The comment thread on Fr Chadwick's post referencing my own curt post on elevations and reservation, and what I would do, has become increasingly annoying. It all seems to come down to questions of tolerance, an issue about which Fr Chadwick and I are oft at variance, and I have to say I find that kind of cosy, inbred and condescending disposition largely informed of politics that have nothing to do with the Gospel. It's almost as if I were to present my case forcefully and convincingly before a panel of snooty clergymen, who then discuss it in my absence, and then summon me back only to say loftily, "oh, all very interesting, Patrick, but we rather think we'll keep our heathen totemism; but by all means go off and put your ideas into practise on your own!" Which is but to say "bugger off, we aren't interested." And you can imagine the one in the middle waving his hand dismissively. It's like the argument I had with the Traddies about Signum Magnus/Gaudeamus in a pub on the Strand in the summer of 2011. I won the argument by appeals to Tradition, theology, reason and moral uprightness; and I had everybody at the table (with one exception) convinced against Pius XII. What difference did it make? None whatsoever! I concede that they were all convinced and would singly look thenceforth with renewed judgement on the new propers; but would any of them put up a spirited defence of tradition if their parish priest dictated that they would use Signum Magnum until the End of Time? Of course not! The euphoria and clarity are fleeting and seem only to last while I am around myself. Why? God only knows that, but I expect the spinelessness around their parish priests has something to do with clericalism and the fact that any sound arguments for tradition tend to come from people like me; notorious Patricius, whom everybody knows but whose existence is kept a stark secret.

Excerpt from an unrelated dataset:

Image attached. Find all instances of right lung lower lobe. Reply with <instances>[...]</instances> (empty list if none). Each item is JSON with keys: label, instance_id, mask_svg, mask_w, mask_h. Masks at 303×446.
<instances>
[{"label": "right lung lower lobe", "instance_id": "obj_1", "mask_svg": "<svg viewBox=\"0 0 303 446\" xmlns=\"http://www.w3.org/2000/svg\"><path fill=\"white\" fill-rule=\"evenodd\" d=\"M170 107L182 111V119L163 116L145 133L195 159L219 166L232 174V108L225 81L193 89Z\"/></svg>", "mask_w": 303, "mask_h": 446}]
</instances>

The reason I find this whole issue annoying, well to the point of rage actually, is because my views are nowhere manifest in this world and so whenever I raise a point on liturgical and eucharistic heteropraxis for consideration, and thereunto that it might, heaven forbid, be put into practise, it might be discussed airily by a few people but is still treated with the kind of condescension I have described above. Some might say, "well, why don't you march with soldiers into a pub like Hitler in 1923 and impose your ecclesiastical views by rebellion!" What can I say to that? It's ridiculous. All I can say is that I have been part of a parish but it was a failed experiment; I was turned out actually. During the three and a half years of my time in that parish (whose menace is, thank God, no more), do you think that any one of my views was taken seriously, still less put into practise? Of course not. For example, my suggestion that we might have Terce before Mass on Sundays was met with the harshest criticism. Think of that! A very short, probably ten minute, service to make the LORD's Day more fitting and even the suggestion was unthinkable. Another suggestion that we might reduce the number of torch bearers similarly fell upon deaf ears. Throngs of miscreant kiddies on the sanctuary naturally add to the dignity of a celebration.

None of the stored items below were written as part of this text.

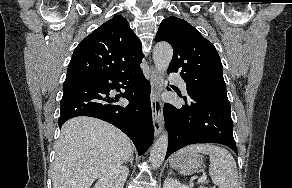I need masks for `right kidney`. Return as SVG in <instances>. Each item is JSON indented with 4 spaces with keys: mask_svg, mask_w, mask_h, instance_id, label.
<instances>
[{
    "mask_svg": "<svg viewBox=\"0 0 292 188\" xmlns=\"http://www.w3.org/2000/svg\"><path fill=\"white\" fill-rule=\"evenodd\" d=\"M129 169L125 166L115 168L102 175L94 188H124Z\"/></svg>",
    "mask_w": 292,
    "mask_h": 188,
    "instance_id": "right-kidney-1",
    "label": "right kidney"
}]
</instances>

Over my time there I put forward similar suggestions, none of them too radical, and they were all summarily dismissed. I would ask therefore, were any of them unreasonable? If not, and they are not, then why on earth should I be tolerant of the dissenting view? Maybe I would be more tolerant if I could go to a church and find there something even faintly agreeable. As it happens, I cannot and have often come away from such churches feeling nauseous.

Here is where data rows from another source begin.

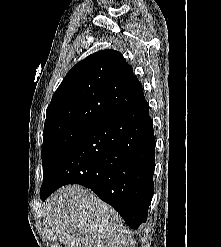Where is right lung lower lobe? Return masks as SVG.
Returning a JSON list of instances; mask_svg holds the SVG:
<instances>
[{
	"label": "right lung lower lobe",
	"instance_id": "1",
	"mask_svg": "<svg viewBox=\"0 0 221 247\" xmlns=\"http://www.w3.org/2000/svg\"><path fill=\"white\" fill-rule=\"evenodd\" d=\"M155 137L146 100L80 136L42 185L40 198L80 184L120 213L132 229L145 223L154 192Z\"/></svg>",
	"mask_w": 221,
	"mask_h": 247
}]
</instances>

UPDATE: There are now more comments on Fr Chadwick's post, one of which says that I offer here no theological justification for the nine points. I have deliberately left questions of theology blank for two reasons; 1, I am not a sacramental theologian and; 2, my rejection of such things as Corpus Christi (ruinously popular) is logically a rejection of the supreme liturgical maxim turned in on itself. I shall deal more on this in a subsequent post.